L’étudiante belgo-nicaragueyenne Amaya Coppens est toujours emprisonnée au Nicaragua. Elle figure parmi plus de 500 activistes arrêtés durant la répression des manifestations depuis le mois d’avril. Le président Daniel Ortega et son épouse, la vice-présidente Rosario Murillo, ont réduit leurs opposants au silence. Outre ces prisonniers politiques, la répression a aussi causé la mort de plus de 300 manifestants, pour la plupart des jeunes.

Amaya Coppens, 24 ans, était une des leaders du mouvement étudiant dans la ville de Léon. Arrêtée le 10 septembre, elle est aujourd’hui accusée de terrorisme par la justice nicaraguayenne … Son procès devrait s’ouvrir à Managua, la capitale du Nicaragua, le 10 décembre.

En reportage au Nicaragua, notre correspondante Emmanuelle Steels a rencontré les parents d’Amaya et son avocat, Maynor Curtis, qui explique le caractère politique de ces accusations. D’après lui, son cas est emblématique de la criminalisation des étudiants qui ont dirigé la révolte d’avril contre le président Daniel Ortega: "Il n’y a aucune base légale pour parler de terrorisme : les éléments décrits dans le code pénal pour définir le terrorisme ne se retrouvent pas dans la description des accusations contre Amaya. Ils ne peuvent pas démontrer qu’elle est une terroriste car il n’y a aucun lien avec un groupe terroriste".

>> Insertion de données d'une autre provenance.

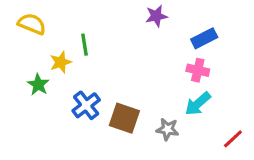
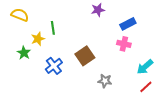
cyan arrow: (198, 104) -> (145, 67), moved
brown square: (124, 118) -> (85, 56), moved, turned 36

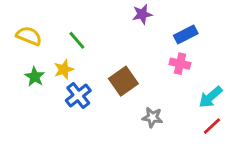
yellow semicircle: (20, 15) -> (29, 36), moved
green line: (53, 28) -> (77, 40), turned -32
yellow star: (38, 39) -> (64, 69), moved

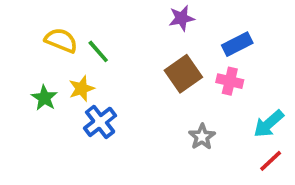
yellow semicircle: (29, 36) -> (61, 40), moved
brown square: (123, 81) -> (183, 74), moved
gray star: (152, 117) -> (202, 137), moved, turned 30

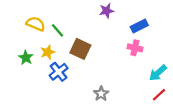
brown square: (183, 74) -> (80, 49), moved, turned -30
gray star: (202, 137) -> (101, 94), moved

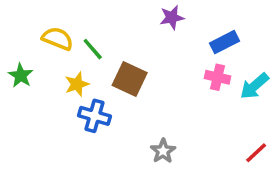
green star: (26, 58) -> (21, 75), moved
blue cross: (59, 72) -> (94, 116), turned -36
cyan arrow: (158, 73) -> (254, 86), moved

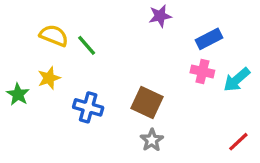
green star: (21, 75) -> (18, 94), moved
brown square: (130, 79) -> (147, 103), moved
yellow star: (77, 84) -> (49, 78), moved

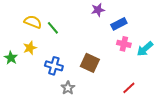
blue rectangle: (209, 39) -> (119, 24), moved
gray star: (152, 140) -> (68, 88), moved
red line: (238, 142) -> (129, 88), moved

Amaya pourrait être l’une des premières cibles de la nouvelle loi sur le terrorisme qu’a fait passer le régime de Daniel Ortega. Les barrages dressés par les étudiants dans les rues du pays sont qualifiés d’actes terroristes. D’après son avocat, les autorités se serviront du cas d’Amaya pour envoyer un message aux jeunes: "Étant donné qu’Amaya est une figure reconnue en tant que leader étudiante, je crois qu’ils vont lui imposer des peines plus lourdes qu’aux autres prisonniers qui ont joué un rôle moins visible".

Amaya Coppens a été arrêtée sans mandat d’arrêt, par des policiers et des paramilitaires. Séquestrée, selon ses proches, et selon le CENIDH, une organisation de défense des droits de l’homme. "La situation provoquée par le gouvernement est complètement aberrante, explique Braulio Abarca. Amaya est est une étudiante en médecine, elle se distingue pour être une élève brillante, et elle doit affronter des accusations absurdes! Et c’est le cas de tous les manifestants, qui sont traités comme des terroristes, commes des putschistes et comme des assassins".

Dans ce monde à l’envers, les parents d’Amaya Coppens se battent pour dénoncer le sort de leur fille et de ses co-détenues, les prisonnières politiques empêchées depuis plusieurs semaines de quitter leur cellule. Face à la prison de la Esperanza, près de Managua, Frédéric Coppens se souvient du jour où il a essayé de convaincre sa fille de se réfugier en Belgique.

"La veille du jour où elle a été arrêtée, j’ai communiqué avec elle… Là on savait qu’elle était recherchée activement. Je lui ai dit : “tu t’en vas”. On a échangé quelques messages là-dessus, moi j’ai insisté, elle m’a dit : “non il n’en est pas question”. Et finalement elle m’a raccroché le téléphone au nez. Elle m’a coupé le téléphone… elle ne voulait pas partir".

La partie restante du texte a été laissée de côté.